Task details => Copy out the data word for word. The images are not part of the copy.

»»

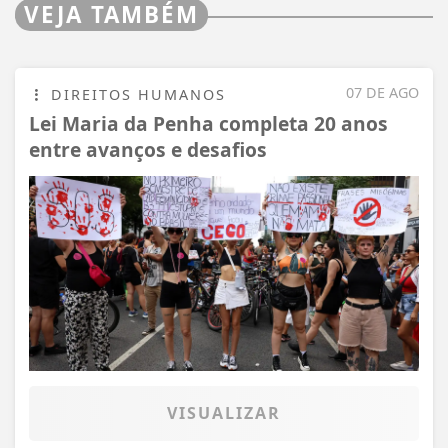
VEJA TAMBÉM
07 DE AGO
DIREITOS HUMANOS
Lei Maria da Penha completa 20 anos
entre avanços e desafios
VISUALIZAR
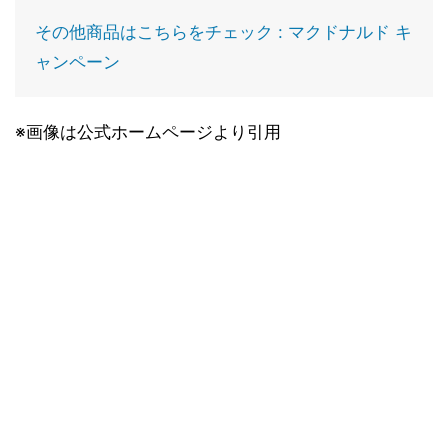
その他商品はこちらをチェック : マクドナルド キ
ャンペーン
※画像は公式ホームページより引用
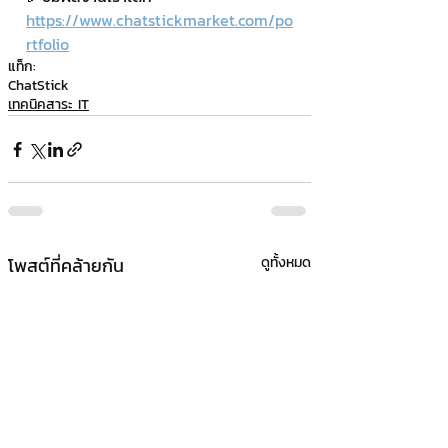
https://www.chatstickmarket.com/po
rtfolio
แท็ก:
ChatStick
เทคนิคสาระ IT
โพสต์ที่คล้ายกัน
ดูทั้งหมด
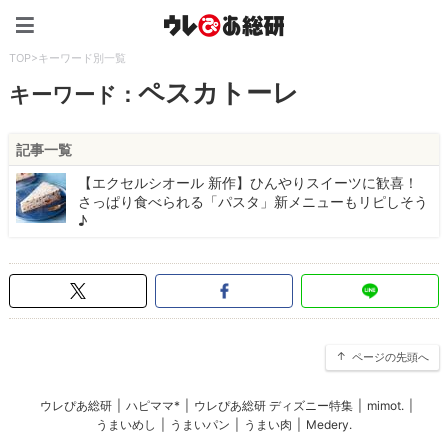
ウレぴあ総研（うれぴあ）
TOP
>
キーワード別一覧
ペスカトーレ
キーワード：
記事一覧
【エクセルシオール 新作】ひんやりスイーツに歓喜！
さっぱり食べられる「パスタ」新メニューもリピしそう
♪
ページの先頭へ
ウレぴあ総研
|
ハピママ*
|
ウレぴあ総研 ディズニー特集
|
mimot.
|
うまいめし
|
うまいパン
|
うまい肉
|
Medery.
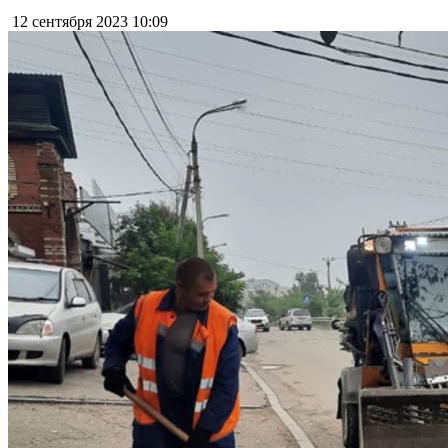
12 сентября 2023
10:09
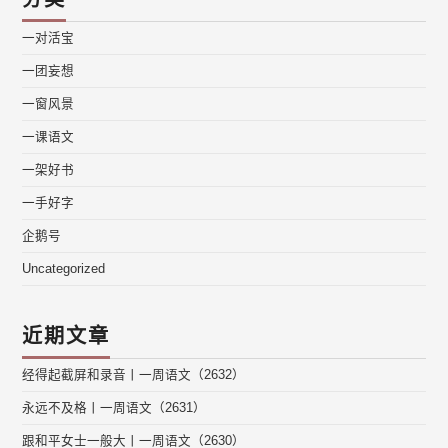
一对活宝
一团妄想
一窗风景
一课语文
一架好书
一手好字
企鹅号
Uncategorized
近期文章
经得起截屏和录音丨一周语文（2632）
永远不及格丨一周语文（2631）
跟和平女士一般大丨一周语文（2630）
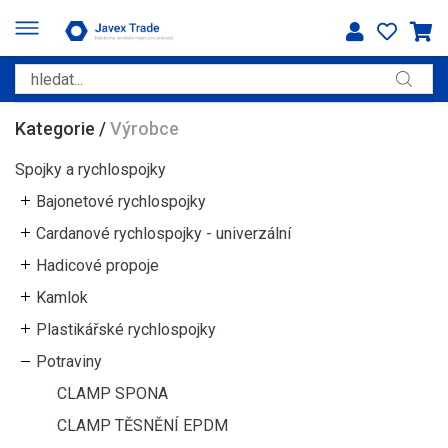
Kategorie
/
Výrobce
Spojky a rychlospojky
Bajonetové rychlospojky
Cardanové rychlospojky - univerzální
Hadicové propoje
Kamlok
Plastikářské rychlospojky
Potraviny
CLAMP SPONA
CLAMP TĚSNĚNÍ EPDM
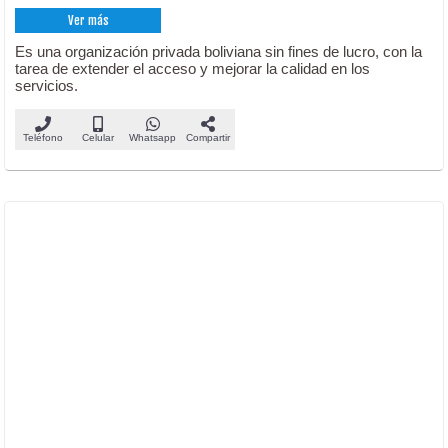
Ver más
Es una organización privada boliviana sin fines de lucro, con la
tarea de extender el acceso y mejorar la calidad en los
servicios.
Teléfono
Celular
Whatsapp
Compartir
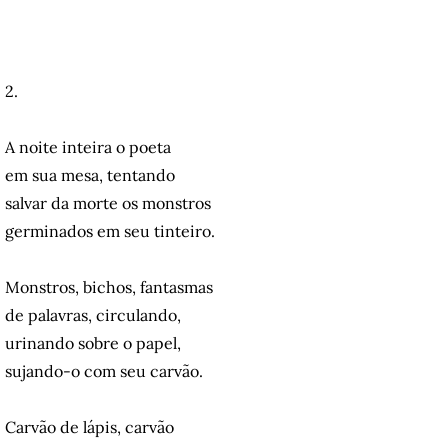
2.
A noite inteira o poeta
em sua mesa, tentando
salvar da morte os monstros
germinados em seu tinteiro.
Monstros, bichos, fantasmas
de palavras, circulando,
urinando sobre o papel,
sujando-o com seu carvão.
Carvão de lápis, carvão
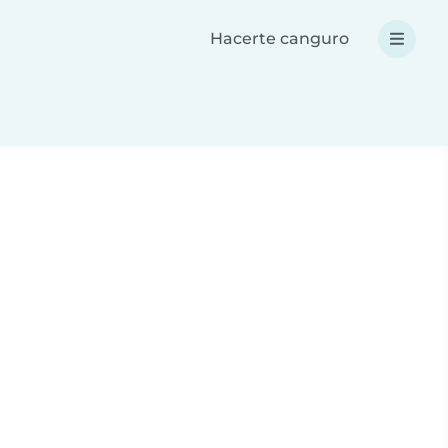
Hacerte canguro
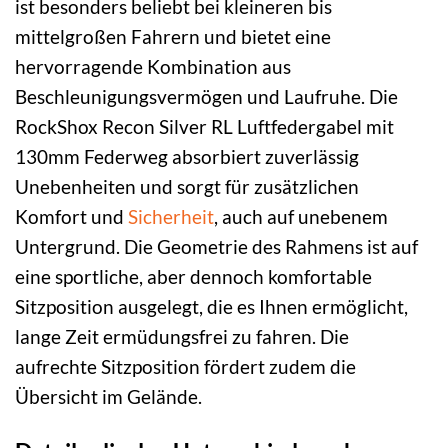
ist besonders beliebt bei kleineren bis
mittelgroßen Fahrern und bietet eine
hervorragende Kombination aus
Beschleunigungsvermögen und Laufruhe. Die
RockShox Recon Silver RL Luftfedergabel mit
130mm Federweg absorbiert zuverlässig
Unebenheiten und sorgt für zusätzlichen
Komfort und
Sicherheit
, auch auf unebenem
Untergrund. Die Geometrie des Rahmens ist auf
eine sportliche, aber dennoch komfortable
Sitzposition ausgelegt, die es Ihnen ermöglicht,
lange Zeit ermüdungsfrei zu fahren. Die
aufrechte Sitzposition fördert zudem die
Übersicht im Gelände.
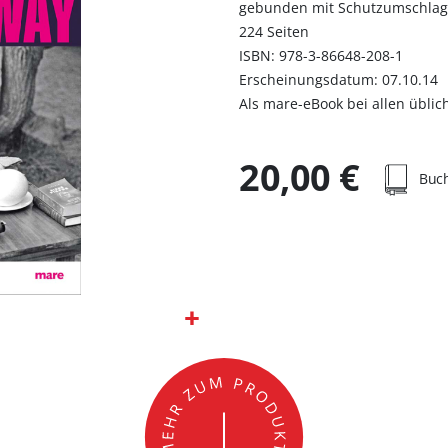
gebunden mit Schutzumschla
224 Seiten
ISBN: 978-3-86648-208-1
Erscheinungsdatum: 07.10.14
Als mare-eBook bei allen übli
20,00 €
Buc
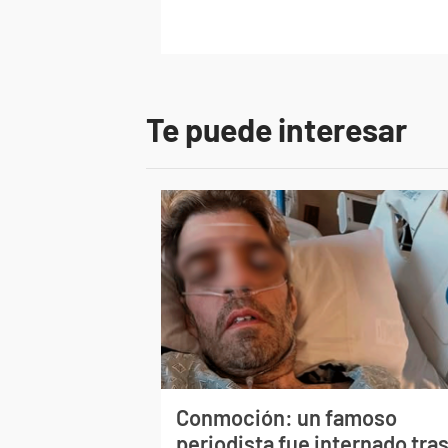
Te puede interesar
Conmoción: un famoso
periodista fue internado tra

««

Answer to this problem =>
VEJA TAMBÉM
07 DE AGO
DIREITOS HUMANOS
Lei Maria da Penha completa 20 anos
entre avanços e desafios
VISUALIZAR
その他商品はこちらをチェック : マクドナルド キ
ャンペーン
※画像は公式ホームページより引用
https://www.chatstickmarket.com/po
rtfolio
แท็ก:
ChatStick
เทคนิคสาระ IT
โพสต์ที่คล้ายกัน
ดูทั้งหมด
ウレぴあ総研（うれぴあ）
TOP
>
キーワード別一覧
ペスカトーレ
キーワード：
記事一覧
【エクセルシオール 新作】ひんやりスイーツに歓喜！
さっぱり食べられる「パスタ」新メニューもリピしそう
♪
ページの先頭へ
ウレぴあ総研
|
ハピママ*
|
ウレぴあ総研 ディズニー特集
|
mimot.
|
うまいめし
|
うまいパン
|
うまい肉
|
Medery.
12 сентября 2023
10:09
一对活宝
一团妄想
一窗风景
一课语文
一架好书
一手好字
企鹅号
Uncategorized
近期文章
经得起截屏和录音丨一周语文（2632）
永远不及格丨一周语文（2631）
跟和平女士一般大丨一周语文（2630）
Kategorie
/
Výrobce
Spojky a rychlospojky
Bajonetové rychlospojky
Cardanové rychlospojky - univerzální
Hadicové propoje
Kamlok
Plastikářské rychlospojky
Potraviny
CLAMP SPONA
CLAMP TĚSNĚNÍ EPDM
Ver más
Es una organización privada boliviana sin fines de lucro, con la
tarea de extender el acceso y mejorar la calidad en los
servicios.
Teléfono
Celular
Whatsapp
Compartir
2.
A noite inteira o poeta
em sua mesa, tentando
salvar da morte os monstros
germinados em seu tinteiro.
Monstros, bichos, fantasmas
de palavras, circulando,
urinando sobre o papel,
sujando-o com seu carvão.
Carvão de lápis, carvão
Hacerte canguro
ist besonders beliebt bei kleineren bis
mittelgroßen Fahrern und bietet eine
hervorragende Kombination aus
Beschleunigungsvermögen und Laufruhe. Die
RockShox Recon Silver RL Luftfedergabel mit
130mm Federweg absorbiert zuverlässig
Unebenheiten und sorgt für zusätzlichen
Komfort und
Sicherheit
, auch auf unebenem
Untergrund. Die Geometrie des Rahmens ist auf
eine sportliche, aber dennoch komfortable
Sitzposition ausgelegt, die es Ihnen ermöglicht,
lange Zeit ermüdungsfrei zu fahren. Die
aufrechte Sitzposition fördert zudem die
Übersicht im Gelände.
gebunden mit Schutzumschla
224 Seiten
ISBN: 978-3-86648-208-1
Erscheinungsdatum: 07.10.14
Als mare-eBook bei allen übli
20,00 €
Buc
Te puede interesar
Conmoción: un famoso
periodista fue internado tra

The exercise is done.